■ WHAT THE TASK ASKS
In the entries that follow, the line with "7G - Horsham" opens the range and the line with "te. Alternatively, we" closes it; repeat that range exactly, both lines included.

[Transcribed page contents]

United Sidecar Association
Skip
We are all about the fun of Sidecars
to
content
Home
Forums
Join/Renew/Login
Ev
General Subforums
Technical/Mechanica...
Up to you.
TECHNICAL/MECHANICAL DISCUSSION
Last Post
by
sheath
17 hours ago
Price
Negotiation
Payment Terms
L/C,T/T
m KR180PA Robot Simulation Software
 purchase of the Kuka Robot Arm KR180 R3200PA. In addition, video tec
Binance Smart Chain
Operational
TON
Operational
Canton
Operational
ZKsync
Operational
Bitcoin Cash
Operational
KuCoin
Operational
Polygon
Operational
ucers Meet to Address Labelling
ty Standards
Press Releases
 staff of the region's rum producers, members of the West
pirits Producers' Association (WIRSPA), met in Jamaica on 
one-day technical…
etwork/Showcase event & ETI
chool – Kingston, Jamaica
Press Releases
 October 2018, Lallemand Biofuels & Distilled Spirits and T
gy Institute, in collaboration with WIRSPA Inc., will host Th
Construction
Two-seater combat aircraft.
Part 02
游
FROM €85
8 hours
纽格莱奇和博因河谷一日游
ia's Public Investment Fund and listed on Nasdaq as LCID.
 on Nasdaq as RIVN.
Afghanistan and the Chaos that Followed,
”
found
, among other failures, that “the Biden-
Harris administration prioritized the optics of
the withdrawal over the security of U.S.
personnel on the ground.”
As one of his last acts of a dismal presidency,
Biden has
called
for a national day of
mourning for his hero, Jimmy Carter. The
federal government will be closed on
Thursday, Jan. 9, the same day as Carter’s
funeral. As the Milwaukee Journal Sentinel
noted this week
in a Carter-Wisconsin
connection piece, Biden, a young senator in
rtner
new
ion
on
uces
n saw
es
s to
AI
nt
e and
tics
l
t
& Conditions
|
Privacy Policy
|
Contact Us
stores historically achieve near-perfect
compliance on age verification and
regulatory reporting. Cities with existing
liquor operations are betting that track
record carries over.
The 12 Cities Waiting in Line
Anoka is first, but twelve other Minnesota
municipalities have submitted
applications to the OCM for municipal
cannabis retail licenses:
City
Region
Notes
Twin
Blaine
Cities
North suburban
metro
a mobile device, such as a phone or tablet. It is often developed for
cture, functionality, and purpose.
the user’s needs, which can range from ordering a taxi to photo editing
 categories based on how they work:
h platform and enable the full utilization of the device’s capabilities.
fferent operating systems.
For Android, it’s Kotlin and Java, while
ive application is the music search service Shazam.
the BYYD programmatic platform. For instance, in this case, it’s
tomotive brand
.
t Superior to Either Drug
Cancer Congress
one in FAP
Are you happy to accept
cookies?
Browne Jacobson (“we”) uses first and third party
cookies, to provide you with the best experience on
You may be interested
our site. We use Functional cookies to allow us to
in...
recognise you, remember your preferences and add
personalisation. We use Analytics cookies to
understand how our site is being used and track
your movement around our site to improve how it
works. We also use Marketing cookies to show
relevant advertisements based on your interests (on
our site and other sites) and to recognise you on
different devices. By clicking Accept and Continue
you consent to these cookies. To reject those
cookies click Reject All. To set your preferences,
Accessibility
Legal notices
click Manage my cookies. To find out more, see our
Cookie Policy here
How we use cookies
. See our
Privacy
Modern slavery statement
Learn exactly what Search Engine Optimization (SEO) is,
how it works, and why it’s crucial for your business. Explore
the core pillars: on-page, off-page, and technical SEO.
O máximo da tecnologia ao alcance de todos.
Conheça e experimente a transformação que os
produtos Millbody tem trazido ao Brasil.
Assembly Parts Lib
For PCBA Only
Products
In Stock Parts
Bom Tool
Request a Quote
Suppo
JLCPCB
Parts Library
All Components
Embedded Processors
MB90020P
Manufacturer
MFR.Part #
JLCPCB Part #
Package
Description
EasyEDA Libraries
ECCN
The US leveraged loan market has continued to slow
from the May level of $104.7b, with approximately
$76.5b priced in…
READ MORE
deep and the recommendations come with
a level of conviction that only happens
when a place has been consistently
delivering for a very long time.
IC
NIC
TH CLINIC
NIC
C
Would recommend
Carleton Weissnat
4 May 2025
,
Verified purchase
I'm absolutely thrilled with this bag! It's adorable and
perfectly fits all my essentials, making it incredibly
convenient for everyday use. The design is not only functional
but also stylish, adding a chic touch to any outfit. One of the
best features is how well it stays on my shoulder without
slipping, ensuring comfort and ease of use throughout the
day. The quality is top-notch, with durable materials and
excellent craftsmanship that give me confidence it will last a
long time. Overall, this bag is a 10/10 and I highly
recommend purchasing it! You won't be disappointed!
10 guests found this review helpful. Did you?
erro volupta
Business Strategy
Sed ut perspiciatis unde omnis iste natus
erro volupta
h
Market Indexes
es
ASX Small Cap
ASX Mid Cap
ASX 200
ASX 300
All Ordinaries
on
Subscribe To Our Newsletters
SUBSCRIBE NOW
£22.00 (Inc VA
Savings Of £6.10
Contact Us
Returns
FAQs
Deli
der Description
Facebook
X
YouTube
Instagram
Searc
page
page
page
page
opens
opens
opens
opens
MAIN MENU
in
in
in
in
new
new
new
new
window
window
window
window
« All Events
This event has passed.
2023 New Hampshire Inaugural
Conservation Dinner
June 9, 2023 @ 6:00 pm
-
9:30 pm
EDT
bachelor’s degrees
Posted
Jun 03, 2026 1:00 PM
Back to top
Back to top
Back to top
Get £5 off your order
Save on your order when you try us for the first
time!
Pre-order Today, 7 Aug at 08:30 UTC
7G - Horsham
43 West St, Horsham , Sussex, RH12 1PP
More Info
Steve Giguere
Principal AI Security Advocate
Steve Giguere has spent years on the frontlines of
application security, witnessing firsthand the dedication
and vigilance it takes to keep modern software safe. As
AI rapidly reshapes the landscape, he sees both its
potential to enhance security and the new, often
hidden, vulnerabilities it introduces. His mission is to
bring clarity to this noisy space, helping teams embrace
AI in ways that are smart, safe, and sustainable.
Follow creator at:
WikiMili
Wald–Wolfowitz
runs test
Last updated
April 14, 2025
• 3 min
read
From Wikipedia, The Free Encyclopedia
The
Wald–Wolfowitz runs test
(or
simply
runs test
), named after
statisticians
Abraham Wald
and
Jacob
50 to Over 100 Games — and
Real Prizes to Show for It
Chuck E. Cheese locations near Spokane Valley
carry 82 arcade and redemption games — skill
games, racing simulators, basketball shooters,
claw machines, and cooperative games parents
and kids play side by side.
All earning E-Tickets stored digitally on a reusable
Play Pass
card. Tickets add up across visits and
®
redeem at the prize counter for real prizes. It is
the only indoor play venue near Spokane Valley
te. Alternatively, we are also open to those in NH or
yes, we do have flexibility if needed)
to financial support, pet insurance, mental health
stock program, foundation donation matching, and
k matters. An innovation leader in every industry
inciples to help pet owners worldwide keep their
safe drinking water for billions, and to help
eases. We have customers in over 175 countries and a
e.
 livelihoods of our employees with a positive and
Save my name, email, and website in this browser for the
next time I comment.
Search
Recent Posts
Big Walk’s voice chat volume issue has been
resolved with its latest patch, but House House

■ YOUR SOLUTION
7G - Horsham
43 West St, Horsham , Sussex, RH12 1PP
More Info
Steve Giguere
Principal AI Security Advocate
Steve Giguere has spent years on the frontlines of
application security, witnessing firsthand the dedication
and vigilance it takes to keep modern software safe. As
AI rapidly reshapes the landscape, he sees both its
potential to enhance security and the new, often
hidden, vulnerabilities it introduces. His mission is to
bring clarity to this noisy space, helping teams embrace
AI in ways that are smart, safe, and sustainable.
Follow creator at:
WikiMili
Wald–Wolfowitz
runs test
Last updated
April 14, 2025
• 3 min
read
From Wikipedia, The Free Encyclopedia
The
Wald–Wolfowitz runs test
(or
simply
runs test
), named after
statisticians
Abraham Wald
and
Jacob
50 to Over 100 Games — and
Real Prizes to Show for It
Chuck E. Cheese locations near Spokane Valley
carry 82 arcade and redemption games — skill
games, racing simulators, basketball shooters,
claw machines, and cooperative games parents
and kids play side by side.
All earning E-Tickets stored digitally on a reusable
Play Pass
card. Tickets add up across visits and
®
redeem at the prize counter for real prizes. It is
the only indoor play venue near Spokane Valley
te. Alternatively, we are also open to those in NH or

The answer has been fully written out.